"I paddle slowly as I silently glide along in the labyrinth of channels that meander around and through towering stands of cattails, bulrushes, and wild rice. This marsh is immense, stretching back to the horizon."
Anita Carpenter, Essence of the Marsh, 1999
This article by Anita Carpenter appeared in the museum’s newsletter in the winter of 1999. An Oshkosh resident, Carpenter is familiar to many as a local pharmacist. She is a naturalist, author and lecturer, whose research and nature travels have taken her throughout Wisconsin as well as other areas in the wild both near and far.
ESSENSE OF THE MARSH
By Anita Carpenter
In the predawn chill of an 1849 summer’s day, I slip my birchbark canoe into the shallow water of the marsh that in future years will be transformed into Lake Butte des Morts. I paddle slowly as I silently glide along in the labyrinth of channels that meander around and through towering stands of cattails, bulrushes, and wild rice. This marsh is immense, stretching back to the horizon. I could become lost.

Cat Tails
Soon I am serenaded by the awakening chorus of unseen avian vocalists greeting another day. Staccato, ki-dick, ki-dick, ki-dick of Virginia rails, skulking among the reeds, opens the performance. Soon sora rails, eight-inch long, chicken-like birds with yellow beaks, respond to the broken silence by releasing their downscale whinnies. Perky marsh wrens bubble while clinging to the tallest stems in their chosen territory. The eastern sky lightens and glows a salmon pink as the sun rises over Oshkosh-the growing town I call home.
The symphony continues with swamp sparrows, dressed in camouflage gray-brown feathers and highlighted by reddish caps, trilling slowly. Red-winged blackbirds are everywhere, displaying their crimson epaulets as they "konk-la-reeeee” to their neighbors. Awakening American coots and pied-billed grebes laugh at morning's arrival. In the marsh's interior, yellow-headed blackbirds croak their drawn out unmusical squawks. They sound as if something is choking them.
As the exuberant chorus fades with the transition from night into day, crisp breezes arise to rustle cattails. I pull my wool coat a little tighter to ward off the chill. I eat a slice of bread, jerky and wild strawberries for breakfast. Water is my beverage.

Blue Winged Teal
Deeper in the marsh, I see pied-billed grebes, each sitting low on a nest, incubating a clutch of eight whitish eggs. Each wet-looking nest appears as if it might float away, but it is securely anchored underneath. Rednecked grebes nest here also on similar-looking platforms.

American Bittern
Floating water lilies quilt my path with dinner plate-sized circular leaves. In the morning’s warmth, the magnificent four-inch blossoms open to reveal the most beautiful of all marsh flowers. Their lovely fragrance attracts insects and today numerous small black beetles cling to the bright yellow stamens. The large green leaves provide landing pads for dragonflies and damselflies and a resting site for a sunning leopard frog. Water droplets collect on the leaves and sparkle like diamonds in the sunlight. This whole scene evokes a feeling of peace and tranquility.
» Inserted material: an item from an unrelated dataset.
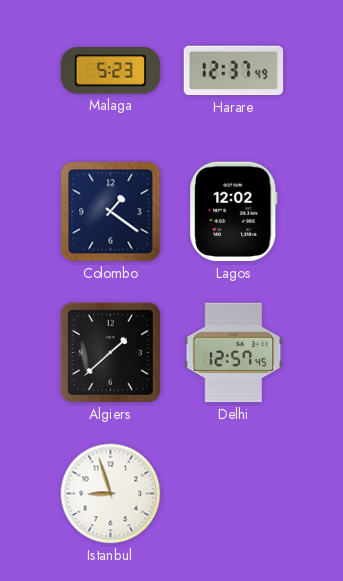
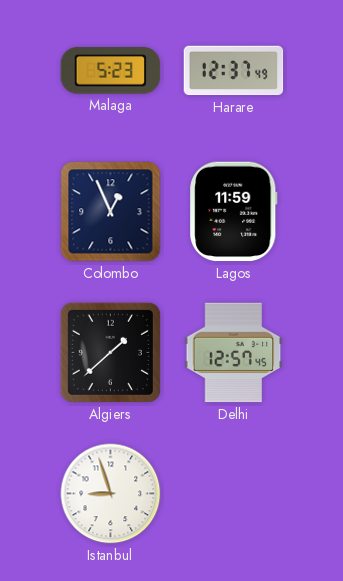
Colombo: 1:21 -> 12:56
Lagos: 12:02 -> 11:59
By early afternoon, the pearly-white blooms close until the following morning.

White Water Lily
As the day warms, insects emerge from their nighttime hiding spots. Green darner dragonflies, four-inch insect giants of the marsh, patrol territories. Zig-zagging, stopping, starting, darting, flying backwards, they pursue unseen enemies and smaller insects to eat. Female green darners hover low over the water, pausing briefly to insert their eggs into cattail stems below the water line.

Damselfly
More insects live under water. Caddisflies, well-camouflaged and protected in their self-contained homes constructed of cemented sand grains or vegetation bits, crawl along the bottom. Dragonfly and damselfly nymphs prey on smaller organisms. Giant water bugs, water boatmen, and backswimmers must avoid becoming a meal for northern leopard frogs, water snakes, and northern and walleye pike.

Painted Turtle
One hundred fifty years have passed and, with time, many changes have occurred. The Neenah dam was built in 1852 and this vast area was eventually inundated. Only remnants and memories of this once great marsh remain although redwinged blackbirds and marsh wrens still sing. Northerns and walleyes can still be hooked. Sturgeon still cross it on their annual spring migration to upriver spawning sites. Tree swallows still swoop for flying insects. Dragonfly and damselfly nymphs still grow to maturity underwater. Green frogs still plunk.
My canoe is now aluminum. Wind and waves buffet me in the open expanse of unprotected water. I’m dressed in Gor-Tex. I eat high-energy granola bars for breakfast. Binoculars enable me to observe the area's residents from a distance rather than using stealth for a close-up view. Bird song tapes and field guides assist me with identification. If I so desire, I could use a radio to continually monitor the weather rather than learning to read the sky and feel the wind.